Sergej Nikitin (61) hatte bisher ein bewegtes Leben. Sein Studium an der Leningrader Fakultät für Radioelektronik, Spezialität Halbleitertechnik, brach er nach drei Jahren ab. „Das war nicht so mein Ding“, sagte er. Er stürzte sich ins „Meer des Lebens“, war Metzger, dann Briefträger, wechselte für längere Zeit ins Gaststättengewerbe, um dann auch noch verschiedene Berufe im Baugewerbe auszuüben. 1999 krempelte er sein Leben erneut um, ging nach Moskau und begann für die russische Antenne einer Quaker-Organisation zu arbeiten. „Wir arbeiteten mit Menschen, die den Militärdienst aus Gewissensgründen verweigerten und Zivildienst leisteten; wir arbeiteten mit Flüchtlingen.“

Drei Jahre später folgte seine Anstellung bei der Moskauer Sektion von Amnesty International. Der internationalen Menschenrechtsorganisation blieb er bis zu seinem Renteneintritt 2016 als Direktor treu. „AI kannte ich schon lange“, sagte uns Nikitin, den wir am Samstag vor der Veranstaltung von AI Luxembourg anlässlich des Internationalen Tages der Menschenrechte in Luxemburg treffen. „Ich komme aus einer antisowjetischen Familie. Wir hörten BBC, Stimme Amerikas. Amnesty kannte ich sehr gut.“ Seit wenigen Monaten lebt Sergej Nikitin mit seiner Familie in Großbritannien.

Von Agenten und Spionen

Die Lage der Menschenrechte in Russland verfolgt er weiterhin intensiv. Besonderen Grund für Optimismus sieht er jedoch nicht. „Die Lage verschlechtert sich von Jahr zu Jahr. Dazu tragen Gesetzesänderungen und die Rechtspraxis bei.“ Nikitin spricht von einer hartnäckigen Tendenz, die 2012 mit der Annahme des Gesetzes über „ausländische Agenten“ einsetzte. Die Massenmedien dienen als Transmissionsriemen und sie betreiben eine ständige Hirnwäsche, bedauert Nikitin. „Da geht die Rede von irgendwelchen Agenten und Spionen, die in unserem Land eine Art Maidan provozieren wollten.“ Jeder Protest werde als destruktiv und feindlich dargestellt.

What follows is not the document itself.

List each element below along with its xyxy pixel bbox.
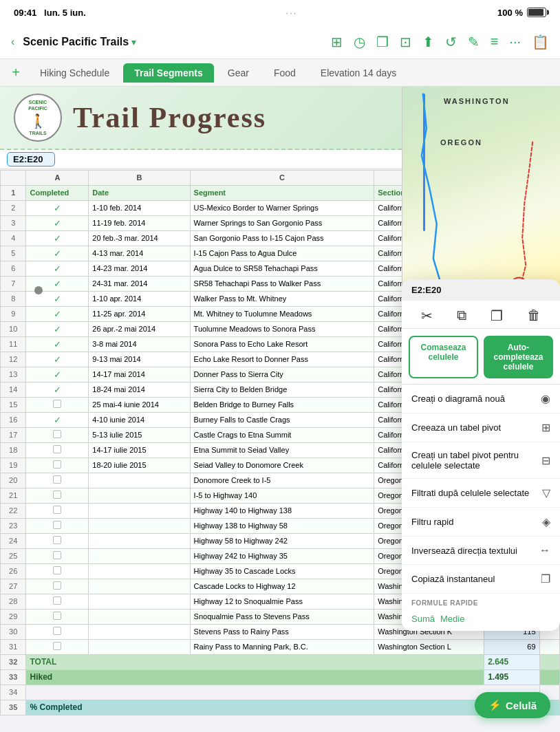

„Parallelen werden dann zur Ukraine gezogen, wo totales Chaos herrscht. Und warum? Wegen des Maidan.“ Auf dem Maidan, einem Platz im Zentrum von Kiew, ereigneten sich 2014 Massendemonstrationen und gewalttätige Ausschreitungen, die zum Rücktritt von Präsident Viktor Janukowitsch führten. Einen Maidan in Russland dürfe es nicht geben. Auch deshalb ignorieren die Menschen ganz einfach das Thema Menschenrechte, sagte Nikitin. Und wenn darüber geredet werde, dann meist negativ. Alles sei aus dem Ausland gesteuert.

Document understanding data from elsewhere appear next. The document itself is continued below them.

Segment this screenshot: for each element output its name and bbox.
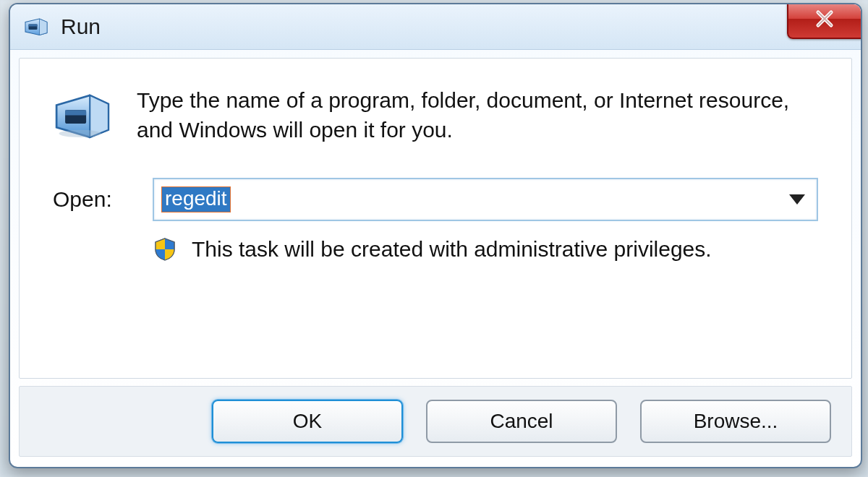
cancel-button[interactable]: Cancel [426, 400, 617, 443]
svg-point-4 [59, 130, 101, 137]
window-title: Run [61, 14, 101, 39]
close-button[interactable] [787, 3, 862, 39]
dialog-client-area: Type the name of a program, folder, docu… [19, 58, 852, 379]
svg-rect-1 [29, 25, 38, 27]
browse-button[interactable]: Browse... [640, 400, 831, 443]
run-icon [53, 90, 112, 142]
ok-button[interactable]: OK [212, 400, 403, 443]
chevron-down-icon[interactable] [789, 194, 805, 205]
uac-shield-icon [153, 237, 177, 262]
open-row: Open: regedit [53, 178, 818, 221]
open-label: Open: [53, 187, 153, 212]
button-bar: OK Cancel Browse... [19, 386, 852, 457]
run-dialog: Run [9, 3, 862, 468]
close-icon [814, 8, 835, 33]
run-icon [23, 17, 49, 37]
admin-row: This task will be created with administr… [153, 237, 818, 262]
open-input-value[interactable]: regedit [161, 186, 231, 212]
description-text: Type the name of a program, folder, docu… [137, 86, 817, 145]
titlebar[interactable]: Run [10, 4, 861, 50]
admin-notice-text: This task will be created with administr… [192, 237, 712, 262]
open-combobox[interactable]: regedit [153, 178, 818, 221]
svg-rect-3 [65, 110, 86, 115]
description-row: Type the name of a program, folder, docu… [53, 86, 818, 145]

Das Gesetz über ausländische Agenten hat sich sehr stark auf die Art, wie Nichtregierungsorganisationen arbeiten dürfen, ausgewirkt. „Früher konnten wir mit dem Außenministerium kommunizieren. Mit dem Innenministerium versuchten wir, das Thema Polizei und Menschenrechte anzuschneiden, mit dem Unterrichtsministerium das Thema Menschenrechte in den Schulprogrammen.“ Heute sei das nicht mehr der Fall. „Alle haben Angst.“ Präsident Wladimir Putin habe klare Signale gesendet.

Wie sich denn der zunehmende Druck auf Menschenrechtler und einfache Bürger zeige? „Es herrscht ein allgemeines Misstrauen gegenüber Menschenrechtsorganisationen.“ Nikitin erinnert sich daran, wie sich seine Sektion vor einigen Jahren mit dem Generalsekretär von AI, Salil Shetty, in einem angemieteten Saal in einem Café unweit des Moskauer AI-Büros treffen wollte. Sehr schnell habe die Direktorin des Cafés ihn aufgefordert, „sofort mit diesem politischen Meeting aufzuhören, andernfalls würde sie die Polizei rufen“.

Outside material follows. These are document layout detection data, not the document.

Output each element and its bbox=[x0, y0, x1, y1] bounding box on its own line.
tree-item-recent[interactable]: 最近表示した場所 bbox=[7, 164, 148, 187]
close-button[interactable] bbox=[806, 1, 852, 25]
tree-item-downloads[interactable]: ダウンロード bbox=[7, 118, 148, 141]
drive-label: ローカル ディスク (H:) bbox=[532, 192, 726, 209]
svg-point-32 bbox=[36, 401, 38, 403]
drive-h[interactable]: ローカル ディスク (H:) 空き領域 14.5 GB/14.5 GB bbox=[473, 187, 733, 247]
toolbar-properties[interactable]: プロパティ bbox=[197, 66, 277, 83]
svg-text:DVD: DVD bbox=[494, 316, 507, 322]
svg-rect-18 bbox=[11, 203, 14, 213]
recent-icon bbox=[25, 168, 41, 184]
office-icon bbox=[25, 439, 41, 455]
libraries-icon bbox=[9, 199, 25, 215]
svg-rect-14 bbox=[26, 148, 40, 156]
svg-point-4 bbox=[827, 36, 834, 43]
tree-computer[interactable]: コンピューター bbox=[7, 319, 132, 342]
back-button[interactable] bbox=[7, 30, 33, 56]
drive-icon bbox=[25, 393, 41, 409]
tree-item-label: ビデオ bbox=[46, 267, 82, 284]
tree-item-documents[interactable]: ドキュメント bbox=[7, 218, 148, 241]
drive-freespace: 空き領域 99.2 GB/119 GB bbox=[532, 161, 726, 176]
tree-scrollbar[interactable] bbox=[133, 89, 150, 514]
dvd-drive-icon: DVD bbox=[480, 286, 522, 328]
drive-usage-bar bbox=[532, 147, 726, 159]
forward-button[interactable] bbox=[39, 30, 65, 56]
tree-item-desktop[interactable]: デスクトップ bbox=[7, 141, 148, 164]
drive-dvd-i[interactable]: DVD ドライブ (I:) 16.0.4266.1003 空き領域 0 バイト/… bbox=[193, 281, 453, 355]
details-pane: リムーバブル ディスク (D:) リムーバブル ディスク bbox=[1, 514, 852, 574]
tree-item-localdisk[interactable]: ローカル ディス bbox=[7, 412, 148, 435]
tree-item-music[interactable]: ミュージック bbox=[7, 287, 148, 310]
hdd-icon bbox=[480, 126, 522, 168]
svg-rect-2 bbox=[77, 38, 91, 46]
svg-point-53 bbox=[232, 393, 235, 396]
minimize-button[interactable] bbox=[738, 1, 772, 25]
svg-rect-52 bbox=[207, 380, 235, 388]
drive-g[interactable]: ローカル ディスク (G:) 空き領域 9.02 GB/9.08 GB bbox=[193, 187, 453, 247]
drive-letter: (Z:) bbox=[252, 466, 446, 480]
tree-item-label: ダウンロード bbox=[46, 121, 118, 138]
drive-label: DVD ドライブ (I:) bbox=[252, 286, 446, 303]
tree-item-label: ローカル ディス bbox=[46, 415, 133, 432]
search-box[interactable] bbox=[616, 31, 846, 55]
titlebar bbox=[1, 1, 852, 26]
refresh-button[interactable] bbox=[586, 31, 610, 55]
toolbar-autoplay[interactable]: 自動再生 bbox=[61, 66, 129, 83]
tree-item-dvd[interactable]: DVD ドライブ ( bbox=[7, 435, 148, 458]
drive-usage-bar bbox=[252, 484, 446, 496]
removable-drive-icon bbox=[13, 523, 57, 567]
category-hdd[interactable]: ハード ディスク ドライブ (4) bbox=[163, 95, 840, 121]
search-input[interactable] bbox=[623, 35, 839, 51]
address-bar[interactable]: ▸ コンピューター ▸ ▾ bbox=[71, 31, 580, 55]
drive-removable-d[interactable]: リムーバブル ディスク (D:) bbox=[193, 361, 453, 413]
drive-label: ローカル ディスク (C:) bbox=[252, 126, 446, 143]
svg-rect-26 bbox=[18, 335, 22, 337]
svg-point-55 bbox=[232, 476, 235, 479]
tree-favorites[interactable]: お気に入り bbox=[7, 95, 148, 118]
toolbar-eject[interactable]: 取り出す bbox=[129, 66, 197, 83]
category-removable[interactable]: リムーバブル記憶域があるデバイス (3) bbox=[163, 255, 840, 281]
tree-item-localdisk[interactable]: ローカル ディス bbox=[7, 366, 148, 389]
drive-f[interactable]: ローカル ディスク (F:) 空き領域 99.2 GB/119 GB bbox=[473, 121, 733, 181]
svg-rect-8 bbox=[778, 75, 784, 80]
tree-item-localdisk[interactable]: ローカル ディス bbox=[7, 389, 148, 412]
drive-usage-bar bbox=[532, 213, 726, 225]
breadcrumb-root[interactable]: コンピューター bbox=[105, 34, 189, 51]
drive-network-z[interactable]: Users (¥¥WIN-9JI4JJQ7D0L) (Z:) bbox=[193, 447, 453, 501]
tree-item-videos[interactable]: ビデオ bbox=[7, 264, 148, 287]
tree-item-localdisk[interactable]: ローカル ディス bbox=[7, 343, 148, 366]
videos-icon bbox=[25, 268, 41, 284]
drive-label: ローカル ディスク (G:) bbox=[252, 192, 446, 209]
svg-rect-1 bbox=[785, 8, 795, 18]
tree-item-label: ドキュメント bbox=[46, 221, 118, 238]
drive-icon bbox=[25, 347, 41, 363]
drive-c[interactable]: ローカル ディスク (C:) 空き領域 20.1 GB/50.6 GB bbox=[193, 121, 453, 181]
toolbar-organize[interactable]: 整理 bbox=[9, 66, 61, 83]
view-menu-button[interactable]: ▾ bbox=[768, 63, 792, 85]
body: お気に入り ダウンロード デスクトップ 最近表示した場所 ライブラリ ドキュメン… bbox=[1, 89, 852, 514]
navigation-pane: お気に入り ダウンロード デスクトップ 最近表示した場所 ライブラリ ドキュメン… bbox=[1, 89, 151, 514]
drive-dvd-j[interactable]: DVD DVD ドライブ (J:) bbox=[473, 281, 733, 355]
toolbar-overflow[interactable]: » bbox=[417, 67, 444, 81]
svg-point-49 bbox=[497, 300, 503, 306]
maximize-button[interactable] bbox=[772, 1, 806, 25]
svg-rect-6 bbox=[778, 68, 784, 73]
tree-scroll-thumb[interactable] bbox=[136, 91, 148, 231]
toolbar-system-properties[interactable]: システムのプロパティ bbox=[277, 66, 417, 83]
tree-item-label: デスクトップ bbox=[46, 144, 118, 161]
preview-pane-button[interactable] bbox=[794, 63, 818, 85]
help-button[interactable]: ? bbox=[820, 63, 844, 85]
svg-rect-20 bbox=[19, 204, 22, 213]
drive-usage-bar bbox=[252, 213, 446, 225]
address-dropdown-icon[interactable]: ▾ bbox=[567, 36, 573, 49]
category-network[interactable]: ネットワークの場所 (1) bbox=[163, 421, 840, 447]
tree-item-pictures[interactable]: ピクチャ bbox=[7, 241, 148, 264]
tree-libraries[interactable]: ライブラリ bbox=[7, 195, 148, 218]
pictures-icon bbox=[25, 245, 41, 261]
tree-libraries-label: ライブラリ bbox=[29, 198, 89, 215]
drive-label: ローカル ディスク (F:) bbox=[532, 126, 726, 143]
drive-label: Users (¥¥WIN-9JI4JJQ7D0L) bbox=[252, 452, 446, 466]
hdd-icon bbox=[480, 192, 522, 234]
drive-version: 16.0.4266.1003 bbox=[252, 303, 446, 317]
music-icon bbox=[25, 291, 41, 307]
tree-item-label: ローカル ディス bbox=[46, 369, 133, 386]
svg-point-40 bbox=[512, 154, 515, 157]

„Geht nicht zu Demonstrationen!“

Heimtückisch ist das Vorgehen der Polizei gegen Demonstrationsteilnehmer. „Sie werden vor Gericht gestellt und zu zwei, drei Jahren Gefängnis verurteilt. So geht ein klares Signal an die Menschen: Geht nicht zu diesen Meetings, auch wenn sie autorisiert sind. Sie riskieren, für mehrere Jahre im Gefängnis zu landen.“ Offensichtlich sei ihm diese Taktik bei der Kundgebung auf dem Bolotnaja-Platz im Mai 2012 geworden, als sich die Polizei einzelne, ganz normale Leute, keine Anführer, aus der Masse herausfischte. Sie wurden später vor Gericht gestellt. Beim sogenannten „Marsch der Millionen“ waren insgesamt zwei Dutzend Personen wegen Massenunruhen und Gewaltanwendung gegen die Staatsgewalt angeklagt worden.

Bedrückend für Nikitin ist, dass auch bei jüngeren Generationen die Frage der Menschenrechte nur ein Randthema ist, wenn überhaupt. Ihn verwundere die große Zahl junger, patriotisch gesinnter Menschen: „Als wir noch in den Unis auftreten durften, hat mich immer wieder erstaunt, wie wenig Menschen bereit sind, über Menschenrechte zu sprechen. Es gab immer Widerstand. Man sei nicht bereit, das zu hören oder das anzunehmen, weil das aus dem Westen komme und es ein Versuch sei, unser großes Land zu destabilisieren.“.

Nikitins Befürchtungen werden von den Ergebnissen einer vor kurzem veröffentlichten Erhebung des Lewada-Zentrums über die Sorgen der Menschen bestätigt. Am meisten beunruhigen ökonomische, soziale und kulturelle Fragen. Meinungs- und Pressefreiheit stehen ganz unten im Ranking. „Das zeigt, dass die Menschen nicht verstehen, dass eine eingeschränkte Meinungsfreiheit zu Einschränkungen sozialer Rechte führen kann“, schlussfolgerte Nikitin.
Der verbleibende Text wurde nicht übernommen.